The first attempts to regulate artificial intelligence programs that play a hidden role in employment, housing and medical decisions because millions of Americans are facing pressure from all sides and are crashing into statehouses across the country.
Only one of seven bills aimed at preventing AI’s tendency to discriminate when making successive decisions — including who gets hired, money for a house or medical care — has passed. Colorado Gov.
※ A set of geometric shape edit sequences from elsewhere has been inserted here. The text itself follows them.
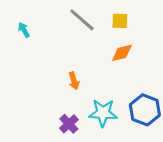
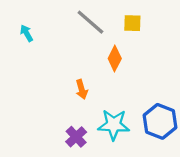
orange diamond: (122, 53) -> (115, 58), moved, turned -50

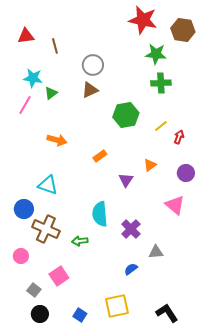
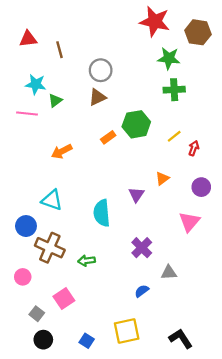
pink line: (25, 105) -> (27, 113), turned 66
orange arrow: (57, 140) -> (62, 151), turned 138
orange rectangle: (100, 156) -> (108, 137), moved
pink triangle: (175, 205) -> (189, 222), turned 30
cyan semicircle: (100, 214) -> (102, 213), moved

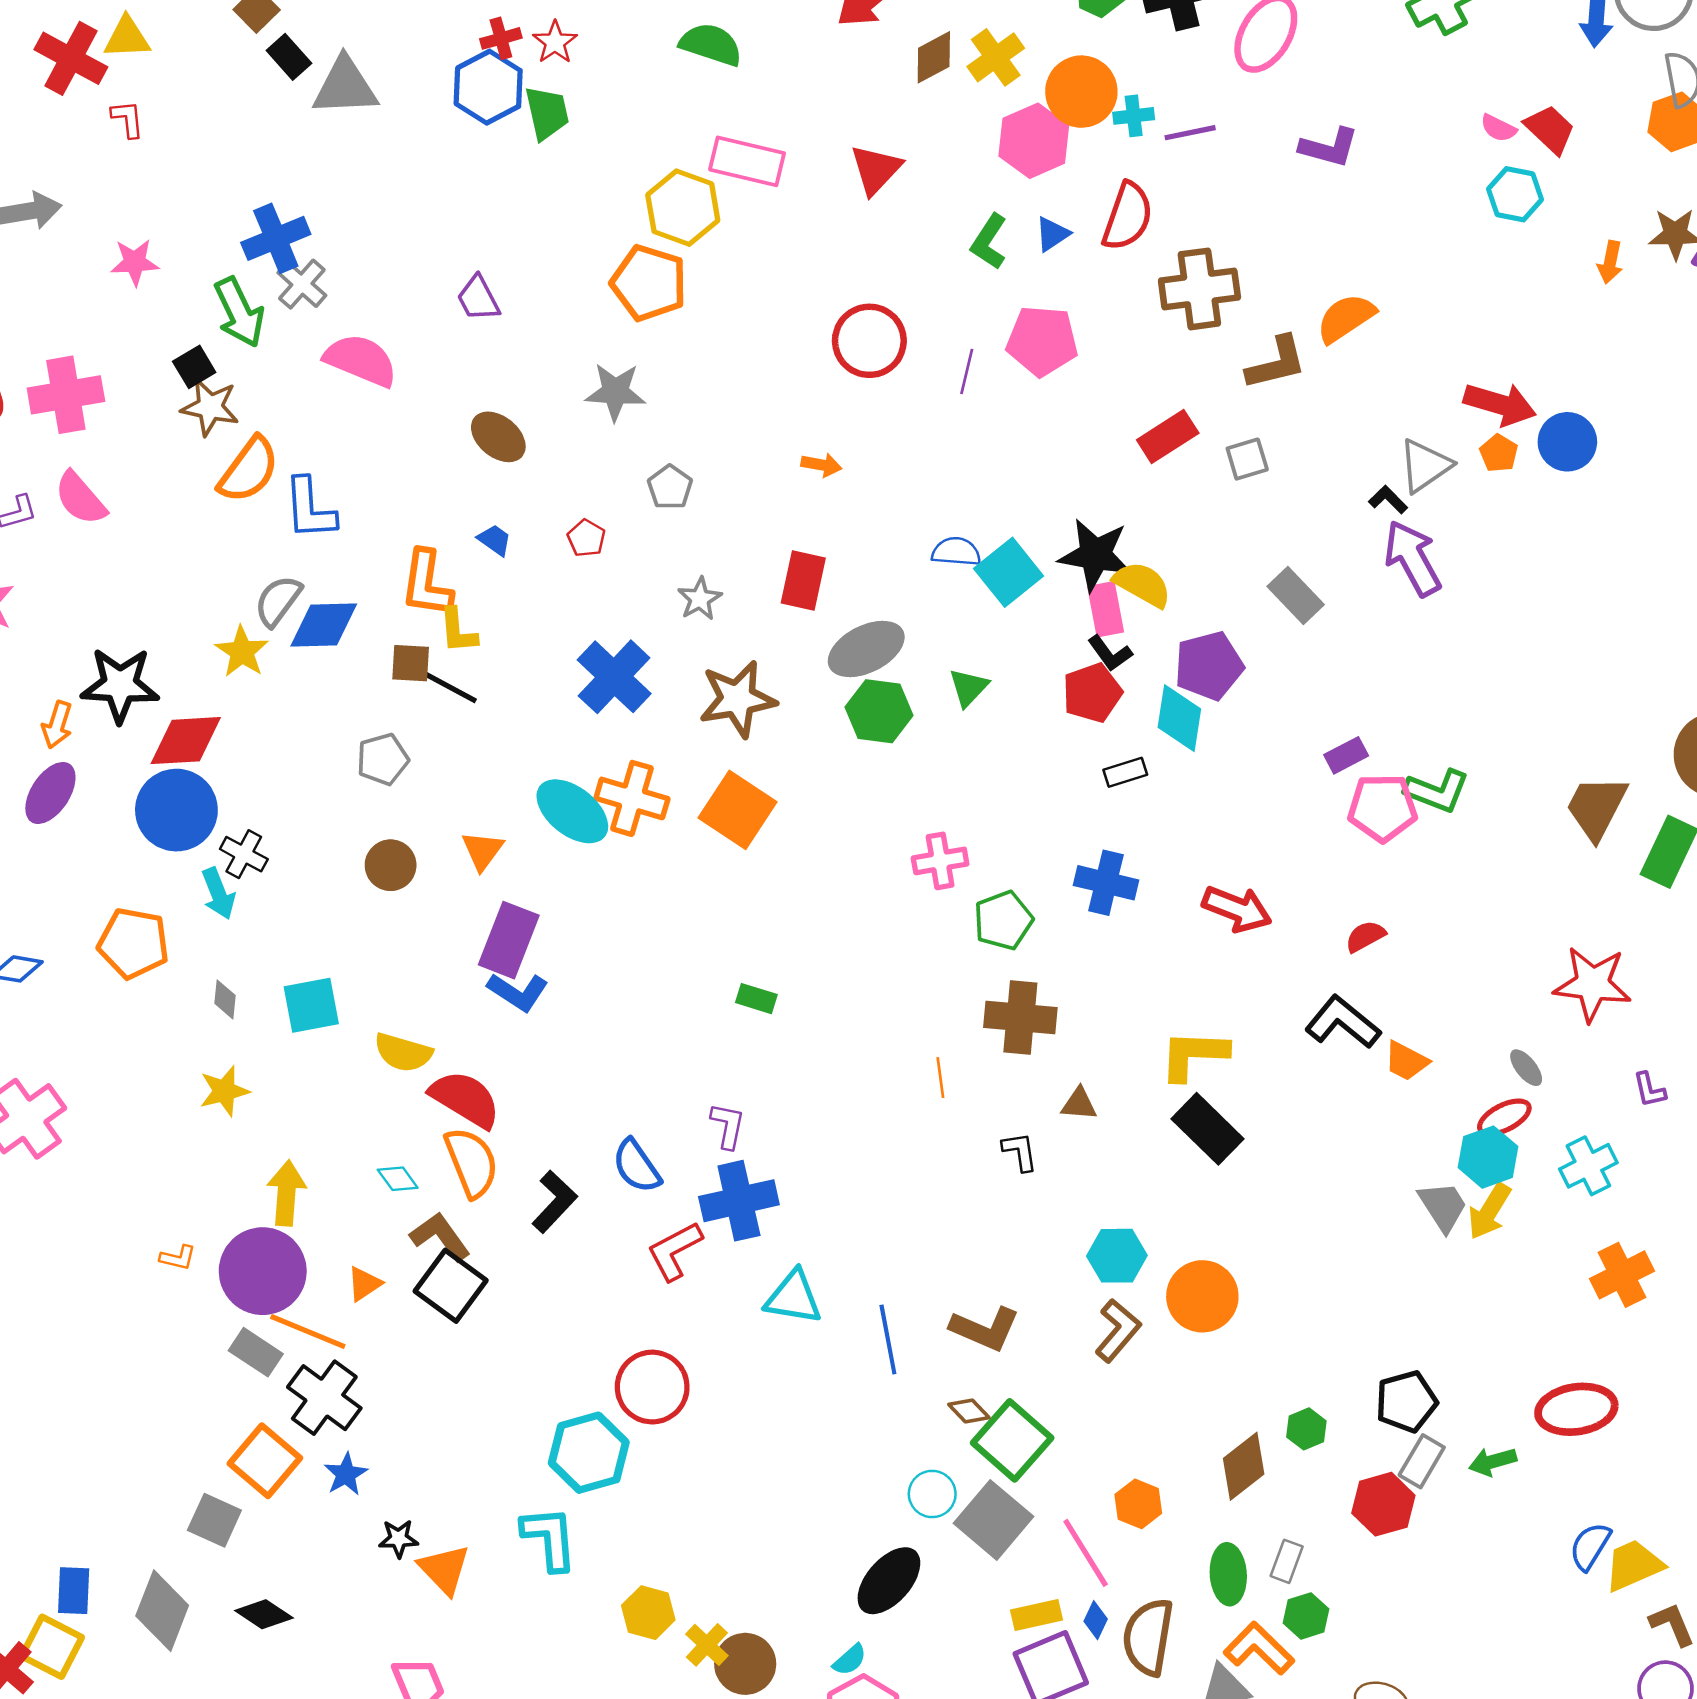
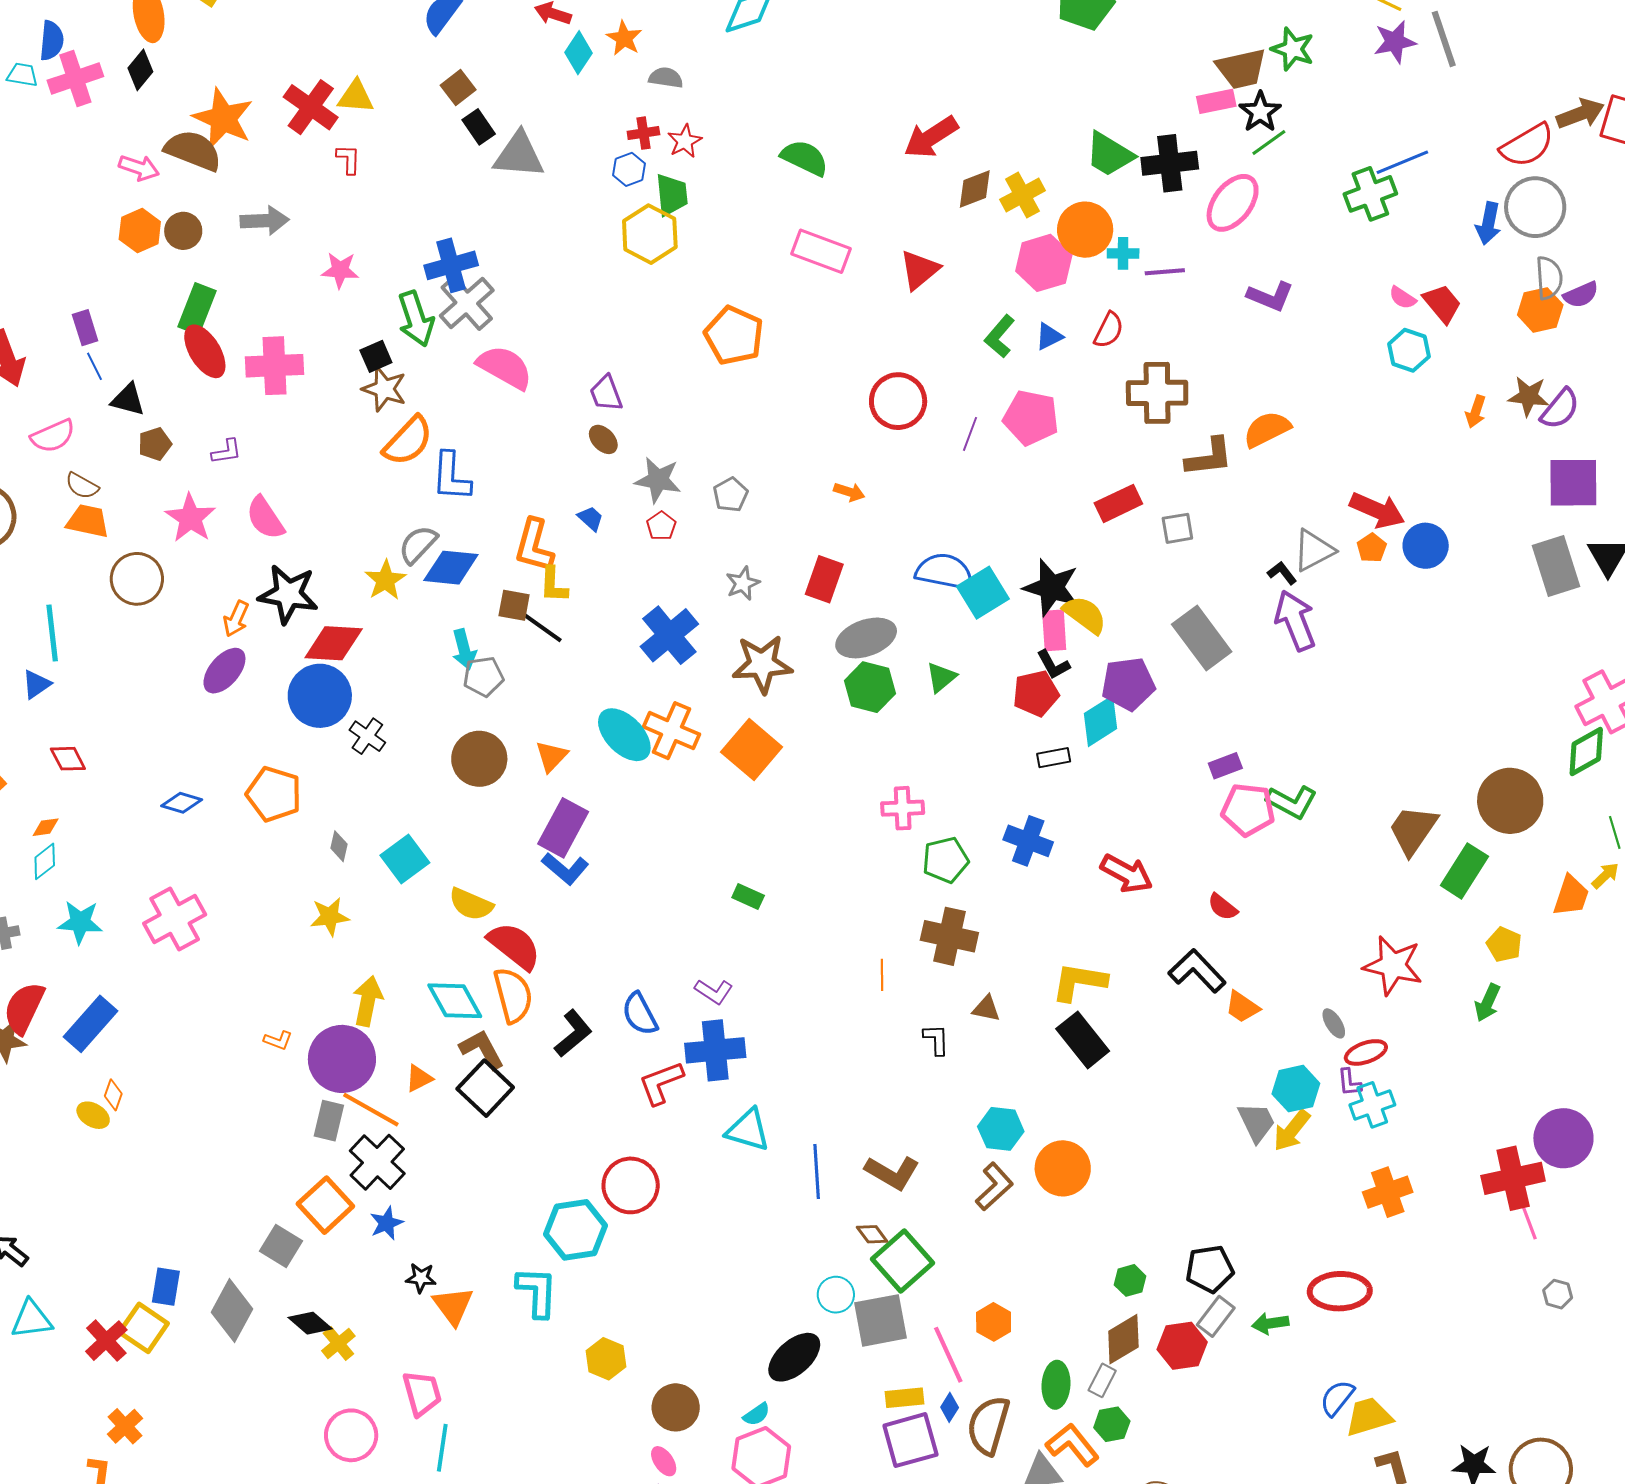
blue hexagon: (488, 87) -> (629, 169), size x0.6
yellow hexagon: (683, 208) -> (650, 234), moved
red semicircle: (1128, 216) -> (1109, 330), size x0.7
gray cross: (302, 284) -> (467, 303), size x1.4
purple trapezoid: (478, 298) -> (606, 393), moved
gray star: (615, 392) -> (658, 480), moved
brown ellipse: (498, 437) -> (603, 439), size x0.7
pink semicircle: (80, 498) -> (265, 518), moved
blue semicircle: (956, 552) -> (945, 572), size x1.5
gray rectangle: (1296, 596) -> (1202, 638), size x1.4
cyan diamond: (1179, 718) -> (1100, 721), turned 42
brown circle: (391, 865) -> (479, 759), size x1.4
cyan arrow: (218, 894) -> (464, 649), moved
red semicircle: (1365, 936) -> (1223, 907), turned -120
cyan square: (311, 1005) -> (405, 859), turned -33
purple L-shape: (1649, 1090) -> (1349, 1082), moved
red ellipse: (1504, 1117) -> (1366, 1052), moved
purple L-shape: (728, 1126) -> (714, 992), turned 105
cyan diamond: (398, 1179) -> (455, 1001), size x1.8
gray rectangle: (256, 1352) -> (329, 1121), turned 63
brown diamond: (1244, 1466) -> (1123, 1339), moved
gray square: (993, 1520) -> (881, 1320), turned 32
yellow cross: (707, 1645) -> (338, 1343), moved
Jared Polis reluctantly signed the bill into law on Friday.
Colorado’s bill and those that floated in Washington, Connecticut and elsewhere faced battles on many fronts, including between civil rights groups and the tech industry, and lawmakers wary of tapping into a technology that few still understand. and governors worried about being weird. and intimidating AI startups.
Polis signed the Colorado bill “with reservations,” saying in a statement that he was wary of regulations that destroy AI innovation. The bill has a two-year track and can be amended before it becomes law.
“I encourage (lawmakers) to significantly improve this before it goes into effect,” Polis wrote.
Colorado’s proposal, along with six sister bills, are complex but would generally require companies to assess the risk of discrimination by AI and inform customers when AI has been used to help make a decision important to them .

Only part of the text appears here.